TASK DETAILS. Would you please give every entry again exactly, without the pictures?

EXCERPTED RECORDS section start

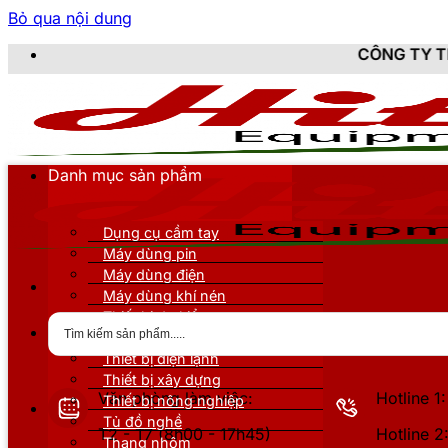
Bỏ qua nội dung
CÔNG TY TNHH THIẾT BỊ DỤN
Danh mục sản phẩm
Dụng cụ cầm tay
Máy dùng pin
Máy dùng điện
Máy dùng khí nén
Thiết bị đo kiểm
Thiết bị nâng đỡ
Thiết bị điện lạnh
Thiết bị xây dựng
Văn phòng làm việc:
Hotline 
Thiết bị nông nghiệp
Tủ đồ nghề
T2 - T7 (8h00 - 17h45)
Hotline 
Thang nhôm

EXCERPTED RECORDS section end

RESPONSE.
Bỏ qua nội dung
CÔNG TY TNHH THIẾT BỊ DỤN
Danh mục sản phẩm
Dụng cụ cầm tay
Máy dùng pin
Máy dùng điện
Máy dùng khí nén
Thiết bị đo kiểm
Thiết bị nâng đỡ
Thiết bị điện lạnh
Thiết bị xây dựng
Văn phòng làm việc:
Hotline 
Thiết bị nông nghiệp
Tủ đồ nghề
T2 - T7 (8h00 - 17h45)
Hotline 
Thang nhôm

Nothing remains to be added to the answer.